A central question surrounding Amy Coney Barrett’s Supreme Court nomination has been whether she would be independent from President Trump if she is confirmed as a justice. It’s a pertinent one given Trump’s repeated prediction that the presidential election “will end up in the Supreme Court,” where Barrett could practically decide if he gets another term. During three days of questioning before the Senate Judiciary Committee that ended on Wednesday, Barrett said she would be nobody’s “pawn” but said nothing else to suggest that she would rule other than in Trump’s favor.
A judge on the D.C. appeals court, Barrett was noncommittal when asked if she would weigh in on possible election disputes. “I can’t offer an opinion on recusal without short-circuiting that entire process,” she told Senator Patrick Leahy.
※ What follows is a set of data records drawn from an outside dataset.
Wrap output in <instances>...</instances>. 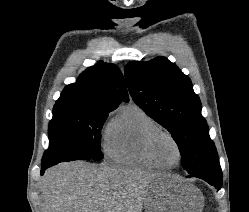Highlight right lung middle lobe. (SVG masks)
<instances>
[{
  "label": "right lung middle lobe",
  "mask_w": 249,
  "mask_h": 212,
  "mask_svg": "<svg viewBox=\"0 0 249 212\" xmlns=\"http://www.w3.org/2000/svg\"><path fill=\"white\" fill-rule=\"evenodd\" d=\"M112 110L80 103L56 102L48 127L49 148L42 157V164L77 159L101 160V129Z\"/></svg>",
  "instance_id": "right-lung-middle-lobe-1"
}]
</instances>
While Supreme Court nominees have historically given vague responses to hypothetical questions or ones about potential cases, Barrett’s dodges are particularly concerning because Trump has made it clear that his rush to confirm her has everything to do with the election he plans to contest.
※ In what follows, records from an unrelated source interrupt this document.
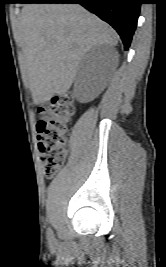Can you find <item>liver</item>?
Segmentation results:
<instances>
[{
  "instance_id": "liver-1",
  "label": "liver",
  "mask_w": 166,
  "mask_h": 267,
  "mask_svg": "<svg viewBox=\"0 0 166 267\" xmlns=\"http://www.w3.org/2000/svg\"><path fill=\"white\" fill-rule=\"evenodd\" d=\"M17 39L37 105L70 89L88 50L118 43L117 33L107 23L78 4L24 5Z\"/></svg>"
}]
</instances>
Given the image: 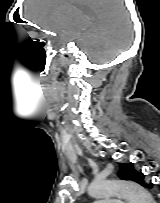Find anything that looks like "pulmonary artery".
Instances as JSON below:
<instances>
[{
    "label": "pulmonary artery",
    "instance_id": "obj_1",
    "mask_svg": "<svg viewBox=\"0 0 160 203\" xmlns=\"http://www.w3.org/2000/svg\"><path fill=\"white\" fill-rule=\"evenodd\" d=\"M94 203H122L120 200L96 201Z\"/></svg>",
    "mask_w": 160,
    "mask_h": 203
}]
</instances>
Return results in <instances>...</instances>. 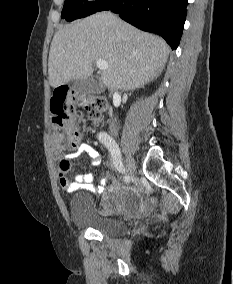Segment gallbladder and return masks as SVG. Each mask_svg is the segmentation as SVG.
Masks as SVG:
<instances>
[{"label":"gallbladder","instance_id":"gallbladder-1","mask_svg":"<svg viewBox=\"0 0 233 284\" xmlns=\"http://www.w3.org/2000/svg\"><path fill=\"white\" fill-rule=\"evenodd\" d=\"M72 90L77 95L100 93L102 91V84L97 77L90 76L85 79L75 80L72 85Z\"/></svg>","mask_w":233,"mask_h":284}]
</instances>
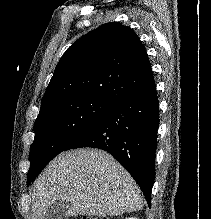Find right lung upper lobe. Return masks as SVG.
Listing matches in <instances>:
<instances>
[{"instance_id":"obj_1","label":"right lung upper lobe","mask_w":211,"mask_h":219,"mask_svg":"<svg viewBox=\"0 0 211 219\" xmlns=\"http://www.w3.org/2000/svg\"><path fill=\"white\" fill-rule=\"evenodd\" d=\"M152 80L139 37L120 23H106L75 41L61 57L39 115L55 103L74 98L100 97L116 103Z\"/></svg>"}]
</instances>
Senators asked Barrett several questions about Trump beyond the election. At least twice she declined to say whether the president can pardon himself, either because “that question has not been litigated or arisen,” she said, or because she could be asked to rule on the matter if she is confirmed. “That would be a legal question. That would be a constitutional question. And so, in keeping with my obligation not to give hints, previews, or forecasts of how I would resolve a case, that’s not one that I can answer,” she told Senator Cory Booker, who agreed that what has “never been an issue before” could very well be one soon — Trump has said he has the “absolute” power to pardon himself.
The judge was similarly evasive on the topic of voting by mail, a method that Trump has repeatedly undermined by claiming without evidence that it is linked to widespread fraud. “Are absentee ballots, or better known as mail-in ballots, an essential way to vote for millions of Americans right now?” Senator Amy Klobuchar asked, to which Barrett replied, “That’s a matter of policy on which I can’t express a view.” Nor would Barrett clearly say whether the president can delay an election, despite the Constitution seeming to plainly state that he cannot. “I’d need to hear arguments from the litigants and read briefs and consult with my law clerks and talk to my colleagues and go through the opinion-writing process,” Barrett told Senator Dianne Feinstein about the president’s ability to postpone or delay an election, adding, “I think we want judges to approach cases thoughtfully and with an open mind.”